Work instruction
Return the listing exactly as it appears, but strip out the images.

Records shown

......

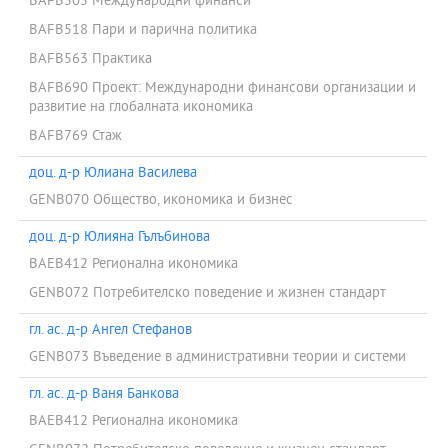
BAFB505 Международни финанси
BAFB518 Пари и парична политика
BAFB563 Практика
BAFB690 Проект: Международни финансови организации и
развитие на глобалната икономика
BAFB769 Стаж
доц. д-р Юлиана Василева
GENB070 Общество, икономика и бизнес
доц. д-р Юлияна Гълъбинова
BAEB412 Регионална икономика
GENB072 Потребителско поведение и жизнен стандарт
гл. ас. д-р Ангел Стефанов
GENB073 Въведение в административни теории и системи
гл. ас. д-р Ваня Банкова
BAEB412 Регионална икономика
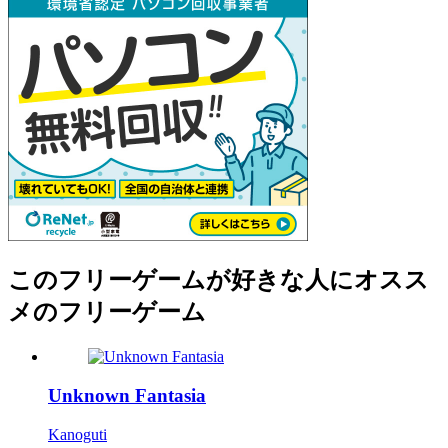
このフリーゲームが好きな人にオスス
メのフリーゲーム
Unknown Fantasia
Kanoguti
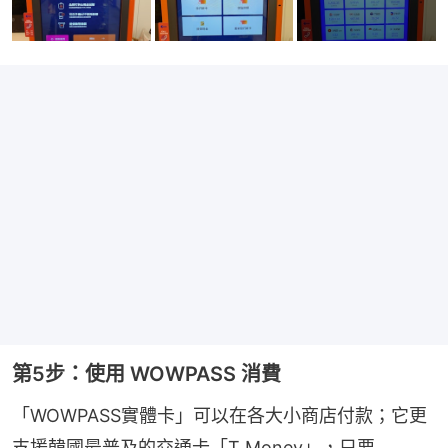
第5步：使用 WOWPASS 消費
「WOWPASS實體卡」可以在各大小商店付款；它更
支援韓國最普及的交通卡「T Money」，只要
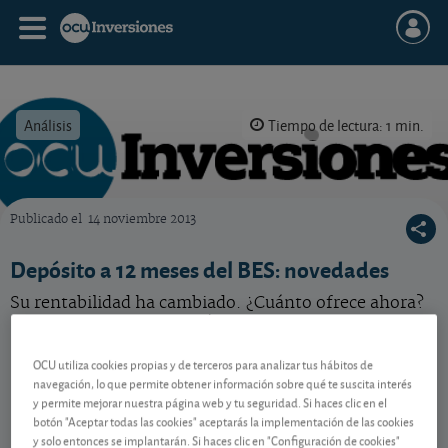
Análisis
Tiempo de lectura: 1 min.
Publicado el
14 noviembre 2013
OCU Inversiones
Depósito a 12 meses del BES: novedades
Su rentabilidad ha cambiado. ¿Cuánto ofrece ahora?
¡No se pierda los detalles!
OCU utiliza cookies propias y de terceros para analizar tus hábitos de
navegación, lo que permite obtener información sobre qué te suscita interés
Contenido reservado a SOCIOS
y permite mejorar nuestra página web y tu seguridad. Si haces clic en el
botón "Aceptar todas las cookies" aceptarás la implementación de las cookies
y solo entonces se implantarán. Si haces clic en "Configuración de cookies"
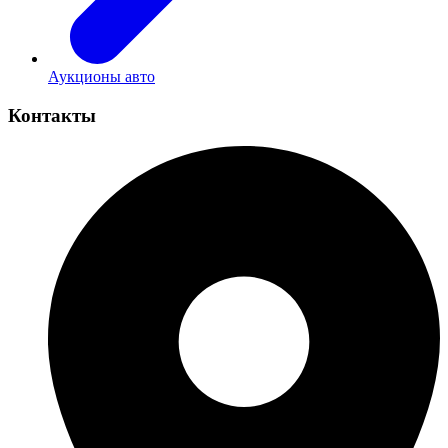
Аукционы авто
Контакты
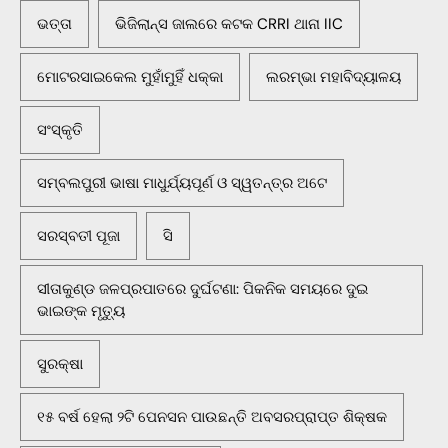
ଭତ୍ତା
ଭିଜିଲାନ୍ସ ଜାଲରେ କଟକ CRRI ଥାନା IIC
ମୋଟରସାଇକେଲ ମୁହାଁମୁହିଁ ଧକ୍କା
ଲରମ୍ଭା ମହାବିଦ୍ୟାଳୟ
ସଂସ୍କୃତି
ସମ୍ବଲପୁରୀ ଭାଷା ମାଧୁର୍ଯ୍ୟପୂର୍ଣ ଓ ସ୍ୱତନ୍ତ୍ର ଅଟେ
ସରସ୍ବତୀ ପୂଜା
ସି
ସୀତାକୁଣ୍ଡ ଜଳପ୍ରପାତରେ ଦୁର୍ଘଟଣା: ପିକନିକ ସମୟରେ ଦୁଇ
ଭାଇଙ୍କ ମୃତ୍ୟୁ
ସୁରକ୍ଷା
୧୫ ବର୍ଷ ହେଲା ୨ଟି ପେନସନ ପାଉଛନ୍ତି ଅବସରପ୍ରାପ୍ତ ଶିକ୍ଷକ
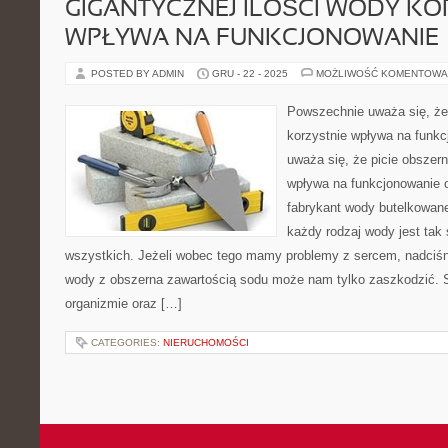
GIGANTYCZNEJ ILOŚCI WODY KO
WPŁYWA NA FUNKCJONOWANIE
POSTED BY ADMIN
GRU - 22 - 2025
MOŻLIWOŚĆ KOMENTOWA
Powszechnie uważa się, że 
korzystnie wpływa na funk
uważa się, że picie obszern
wpływa na funkcjonowanie 
fabrykant wody butelkowanej
każdy rodzaj wody jest ta
wszystkich. Jeżeli wobec tego mamy problemy z sercem, nadciśn
wody z obszerna zawartością sodu może nam tylko zaszkodzić. 
organizmie oraz […]
CATEGORIES:
NIERUCHOMOŚCI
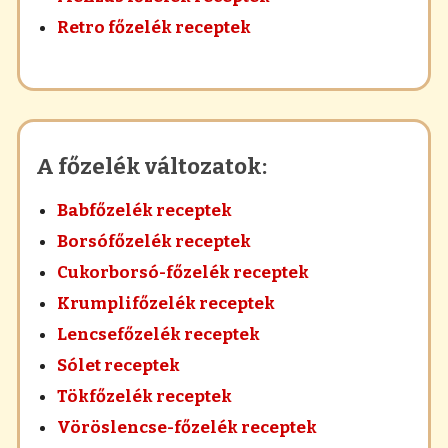
Retro főzelék receptek
A főzelék változatok:
Babfőzelék receptek
Borsófőzelék receptek
Cukorborsó-főzelék receptek
Krumplifőzelék receptek
Lencsefőzelék receptek
Sólet receptek
Tökfőzelék receptek
Vöröslencse-főzelék receptek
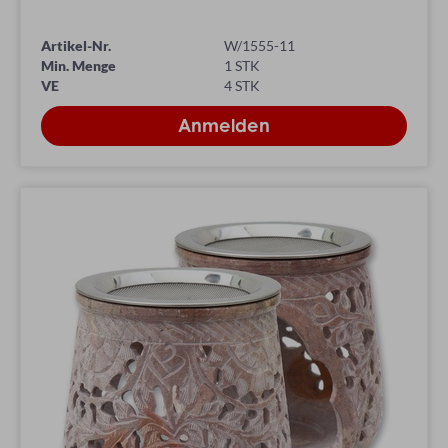
Artikel-Nr.
W/1555-11
Min. Menge
1 STK
VE
4 STK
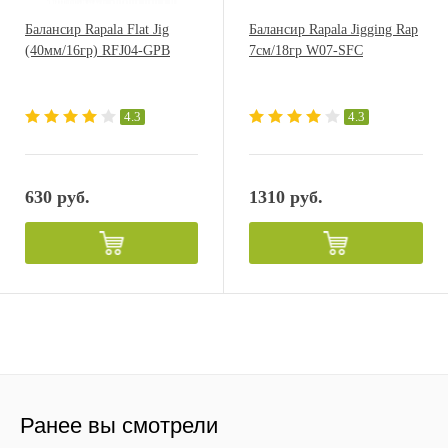
Балансир Rapala Flat Jig
Балансир Rapala Jigging Rap
(40мм/16гр) RFJ04-GPB
7см/18гр W07-SFC
4.3
4.3
630 руб.
1310 руб.
Ранее вы смотрели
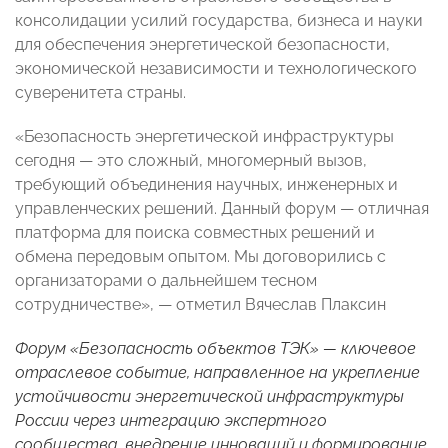
консолидации усилий государства, бизнеса и науки
для обеспечения энергетической безопасности,
экономической независимости и технологического
суверенитета страны.
«Безопасность энергетической инфраструктуры
сегодня — это сложный, многомерный вызов,
требующий объединения научных, инженерных и
управленческих решений. Данный форум — отличная
платформа для поиска совместных решений и
обмена передовым опытом. Мы договорились с
организаторами о дальнейшем тесном
сотрудничестве», — отметил Вячеслав Плаксин
Форум «Безопасность объектов ТЭК» — ключевое
отраслевое событие, направленное на укрепление
устойчивости энергетической инфраструктуры
России через интеграцию экспертного
сообщества, внедрение инноваций и формирование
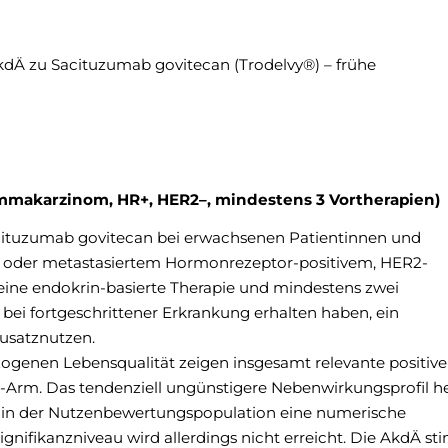
kdÄ zu Sacituzumab govitecan (Trodelvy®) – frühe
makarzinom, HR+, HER2–, mindestens 3 Vortherapien)
acituzumab govitecan bei erwachsenen Patientinnen und
m oder metastasiertem Hormonrezeptor-positivem, HER2-
ne endokrin-basierte Therapie und mindestens zwei
 bei fortgeschrittener Erkrankung erhalten haben, ein
Zusatznutzen.
ogenen Lebensqualität zeigen insgesamt relevante positive
-Arm. Das tendenziell ungünstigere Nebenwirkungsprofil h
eht in der Nutzenbewertungspopulation eine numerische
gnifikanzniveau wird allerdings nicht erreicht. Die AkdÄ s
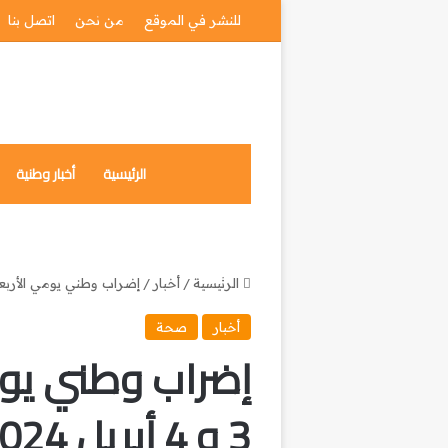
للنشر في الموقع
من نحن
اتصل بنا
الرئيسية
أخبار وطنية
الرئيسية
/
أخبار
/
إضراب وطني يومي الأربعاء والخميس 3 و 4 أبريل 024
أخبار
صحة
إضراب وطني يو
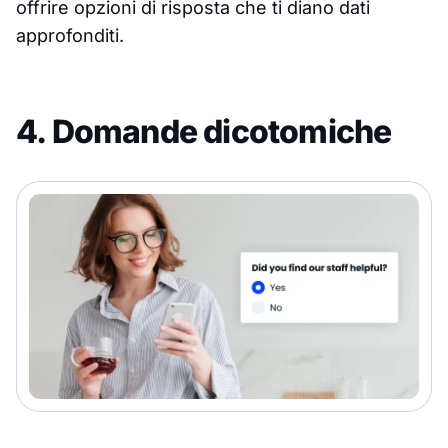
offrire opzioni di risposta che ti diano dati
approfonditi.
4. Domande dicotomiche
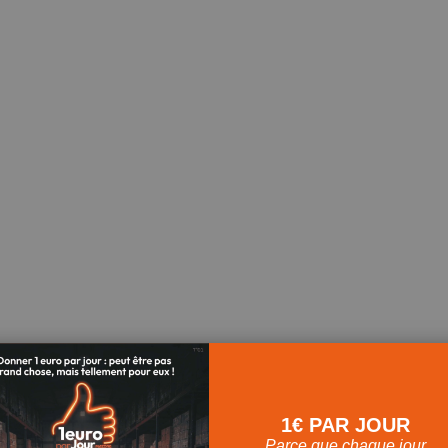
ique ! On vous partage un peu nos coulisses aujourd’hui 🙂
1€ PAR JOUR
Parce que chaque jour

......

Completed task
BAFB505 Международни финанси
BAFB518 Пари и парична политика
BAFB563 Практика
BAFB690 Проект: Международни финансови организации и
развитие на глобалната икономика
BAFB769 Стаж
доц. д-р Юлиана Василева
GENB070 Общество, икономика и бизнес
доц. д-р Юлияна Гълъбинова
BAEB412 Регионална икономика
GENB072 Потребителско поведение и жизнен стандарт
гл. ас. д-р Ангел Стефанов
GENB073 Въведение в административни теории и системи
гл. ас. д-р Ваня Банкова
BAEB412 Регионална икономика
このフリーゲームが好きな人にオスス
メのフリーゲーム
Unknown Fantasia
Kanoguti
第5步：使用 WOWPASS 消費
「WOWPASS實體卡」可以在各大小商店付款；它更
支援韓國最普及的交通卡「T Money」，只要
Análisis
Tiempo de lectura: 1 min.
Publicado el
14 noviembre 2013
OCU Inversiones
Depósito a 12 meses del BES: novedades
Su rentabilidad ha cambiado. ¿Cuánto ofrece ahora?
¡No se pierda los detalles!
OCU utiliza cookies propias y de terceros para analizar tus hábitos de
navegación, lo que permite obtener información sobre qué te suscita interés
Contenido reservado a SOCIOS
y permite mejorar nuestra página web y tu seguridad. Si haces clic en el
botón "Aceptar todas las cookies" aceptarás la implementación de las cookies
y solo entonces se implantarán. Si haces clic en "Configuración de cookies"
Аукционы авто
Контакты
ଭତ୍ତା
ଭିଜିଲାନ୍ସ ଜାଲରେ କଟକ CRRI ଥାନା IIC
ମୋଟରସାଇକେଲ ମୁହାଁମୁହିଁ ଧକ୍କା
ଲରମ୍ଭା ମହାବିଦ୍ୟାଳୟ
ସଂସ୍କୃତି
ସମ୍ବଲପୁରୀ ଭାଷା ମାଧୁର୍ଯ୍ୟପୂର୍ଣ ଓ ସ୍ୱତନ୍ତ୍ର ଅଟେ
ସରସ୍ବତୀ ପୂଜା
ସି
ସୀତାକୁଣ୍ଡ ଜଳପ୍ରପାତରେ ଦୁର୍ଘଟଣା: ପିକନିକ ସମୟରେ ଦୁଇ
ଭାଇଙ୍କ ମୃତ୍ୟୁ
ସୁରକ୍ଷା
୧୫ ବର୍ଷ ହେଲା ୨ଟି ପେନସନ ପାଉଛନ୍ତି ଅବସରପ୍ରାପ୍ତ ଶିକ୍ଷକ
GIGANTYCZNEJ ILOŚCI WODY KO
WPŁYWA NA FUNKCJONOWANIE
POSTED BY ADMIN
GRU - 22 - 2025
MOŻLIWOŚĆ KOMENTOWA
Powszechnie uważa się, że 
korzystnie wpływa na funk
uważa się, że picie obszern
wpływa na funkcjonowanie 
fabrykant wody butelkowanej
każdy rodzaj wody jest ta
wszystkich. Jeżeli wobec tego mamy problemy z sercem, nadciśn
wody z obszerna zawartością sodu może nam tylko zaszkodzić. 
organizmie oraz […]
CATEGORIES:
NIERUCHOMOŚCI
Retro főzelék receptek
A főzelék változatok:
Babfőzelék receptek
Borsófőzelék receptek
Cukorborsó-főzelék receptek
Krumplifőzelék receptek
Lencsefőzelék receptek
Sólet receptek
Tökfőzelék receptek
Vöröslencse-főzelék receptek
Artikel-Nr.
W/1555-11
Min. Menge
1 STK
VE
4 STK
Балансир Rapala Flat Jig
Балансир Rapala Jigging Rap
(40мм/16гр) RFJ04-GPB
7см/18гр W07-SFC
4.3
4.3
630 руб.
1310 руб.
Ранее вы смотрели
консолидации усилий государства, бизнеса и науки
для обеспечения энергетической безопасности,
экономической независимости и технологического
суверенитета страны.
«Безопасность энергетической инфраструктуры
сегодня — это сложный, многомерный вызов,
требующий объединения научных, инженерных и
управленческих решений. Данный форум — отличная
платформа для поиска совместных решений и
обмена передовым опытом. Мы договорились с
организаторами о дальнейшем тесном
сотрудничестве», — отметил Вячеслав Плаксин
Форум «Безопасность объектов ТЭК» — ключевое
отраслевое событие, направленное на укрепление
устойчивости энергетической инфраструктуры
России через интеграцию экспертного
сообщества, внедрение инноваций и формирование
kdÄ zu Sacituzumab govitecan (Trodelvy®) – frühe
makarzinom, HR+, HER2–, mindestens 3 Vortherapien)
acituzumab govitecan bei erwachsenen Patientinnen und
m oder metastasiertem Hormonrezeptor-positivem, HER2-
ne endokrin-basierte Therapie und mindestens zwei
 bei fortgeschrittener Erkrankung erhalten haben, ein
Zusatznutzen.
ogenen Lebensqualität zeigen insgesamt relevante positive
-Arm. Das tendenziell ungünstigere Nebenwirkungsprofil h
eht in der Nutzenbewertungspopulation eine numerische
gnifikanzniveau wird allerdings nicht erreicht. Die AkdÄ s
للنشر في الموقع
من نحن
اتصل بنا
الرئيسية
أخبار وطنية
الرئيسية
/
أخبار
/
إضراب وطني يومي الأربعاء والخميس 3 و 4 أبريل 024
أخبار
صحة
إضراب وطني يو
offrire opzioni di risposta che ti diano dati
approfonditi.
4. Domande dicotomiche
ique ! On vous partage un peu nos coulisses aujourd’hui 🙂
1€ PAR JOUR
Parce que chaque jour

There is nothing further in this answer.